#### Aim of the task
Could you restate every entry word for word, minus the pictures?

(Page images and extracted text)
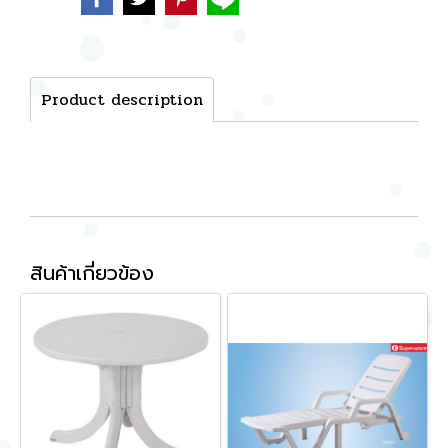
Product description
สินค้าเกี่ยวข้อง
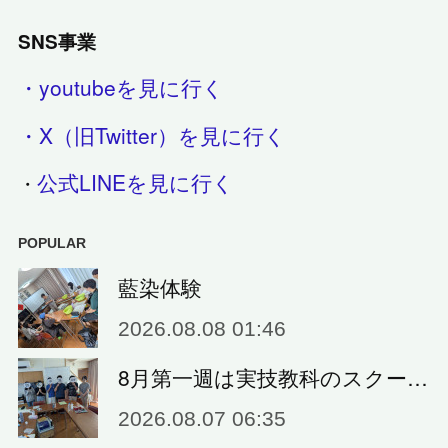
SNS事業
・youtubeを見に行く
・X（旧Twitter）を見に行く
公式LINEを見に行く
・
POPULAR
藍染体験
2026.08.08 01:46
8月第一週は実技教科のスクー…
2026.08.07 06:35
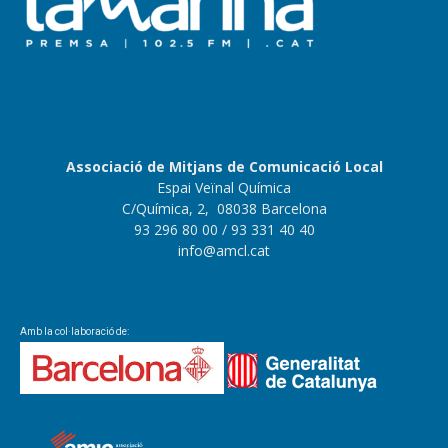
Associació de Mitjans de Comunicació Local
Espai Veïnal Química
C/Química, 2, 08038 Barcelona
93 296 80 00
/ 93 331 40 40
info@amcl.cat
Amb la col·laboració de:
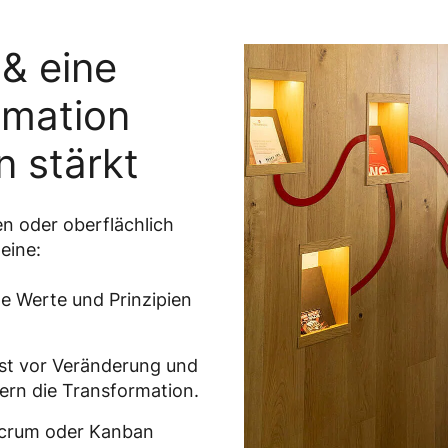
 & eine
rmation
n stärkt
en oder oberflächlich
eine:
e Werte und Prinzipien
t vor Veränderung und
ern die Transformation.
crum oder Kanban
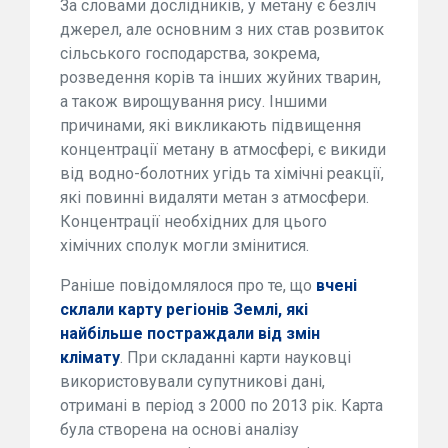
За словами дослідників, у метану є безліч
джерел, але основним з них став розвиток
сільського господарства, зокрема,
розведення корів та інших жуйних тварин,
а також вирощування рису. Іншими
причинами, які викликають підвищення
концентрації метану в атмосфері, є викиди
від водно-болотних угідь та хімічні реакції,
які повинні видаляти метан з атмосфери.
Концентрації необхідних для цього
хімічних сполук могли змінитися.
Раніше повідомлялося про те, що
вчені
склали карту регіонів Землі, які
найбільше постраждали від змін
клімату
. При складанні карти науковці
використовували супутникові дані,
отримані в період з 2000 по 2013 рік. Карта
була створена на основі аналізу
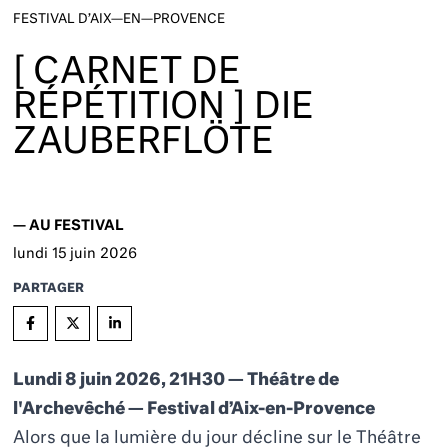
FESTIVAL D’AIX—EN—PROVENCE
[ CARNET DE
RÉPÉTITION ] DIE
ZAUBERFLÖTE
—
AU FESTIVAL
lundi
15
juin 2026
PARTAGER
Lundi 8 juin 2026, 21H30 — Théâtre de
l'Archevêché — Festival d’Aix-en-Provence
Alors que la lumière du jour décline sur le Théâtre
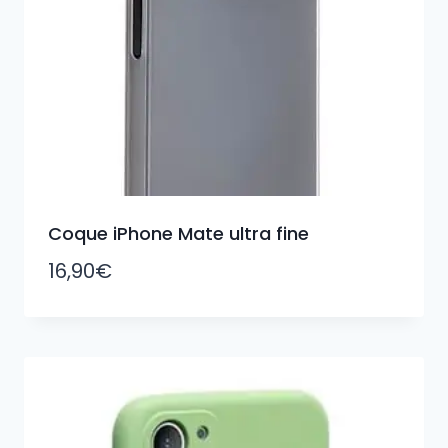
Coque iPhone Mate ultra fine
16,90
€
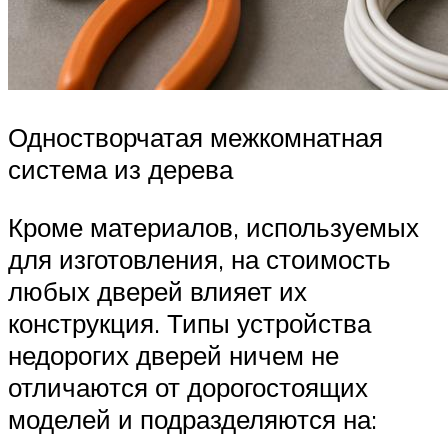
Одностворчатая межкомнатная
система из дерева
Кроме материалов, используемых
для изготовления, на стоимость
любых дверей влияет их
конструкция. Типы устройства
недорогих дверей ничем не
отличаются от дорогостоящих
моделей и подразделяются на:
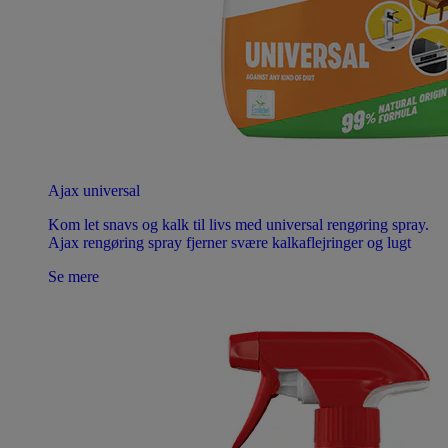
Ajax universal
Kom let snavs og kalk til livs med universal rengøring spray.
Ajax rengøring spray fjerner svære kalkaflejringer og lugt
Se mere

#### Result below
Product description
สินค้าเกี่ยวข้อง
SNS事業
・youtubeを見に行く
・X（旧Twitter）を見に行く
公式LINEを見に行く
・
POPULAR
藍染体験
2026.08.08 01:46
8月第一週は実技教科のスクー…
2026.08.07 06:35
Associació de Mitjans de Comunicació Local
Espai Veïnal Química
C/Química, 2, 08038 Barcelona
93 296 80 00
/ 93 331 40 40
info@amcl.cat
Amb la col·laboració de:
 & eine
rmation
n stärkt
en oder oberflächlich
eine:
e Werte und Prinzipien
t vor Veränderung und
ern die Transformation.
crum oder Kanban
За словами дослідників, у метану є безліч
джерел, але основним з них став розвиток
сільського господарства, зокрема,
розведення корів та інших жуйних тварин,
а також вирощування рису. Іншими
причинами, які викликають підвищення
концентрації метану в атмосфері, є викиди
від водно-болотних угідь та хімічні реакції,
які повинні видаляти метан з атмосфери.
Концентрації необхідних для цього
хімічних сполук могли змінитися.
Раніше повідомлялося про те, що
вчені
склали карту регіонів Землі, які
найбільше постраждали від змін
клімату
. При складанні карти науковці
використовували супутникові дані,
отримані в період з 2000 по 2013 рік. Карта
була створена на основі аналізу
FESTIVAL D’AIX—EN—PROVENCE
[ CARNET DE
RÉPÉTITION ] DIE
ZAUBERFLÖTE
—
AU FESTIVAL
lundi
15
juin 2026
PARTAGER
Lundi 8 juin 2026, 21H30 — Théâtre de
l'Archevêché — Festival d’Aix-en-Provence
Alors que la lumière du jour décline sur le Théâtre
Coque iPhone Mate ultra fine
16,90
€
Одностворчатая межкомнатная
система из дерева
Кроме материалов, используемых
для изготовления, на стоимость
любых дверей влияет их
конструкция. Типы устройства
недорогих дверей ничем не
отличаются от дорогостоящих
моделей и подразделяются на:
Ajax universal
Kom let snavs og kalk til livs med universal rengøring spray.
Ajax rengøring spray fjerner svære kalkaflejringer og lugt
Se mere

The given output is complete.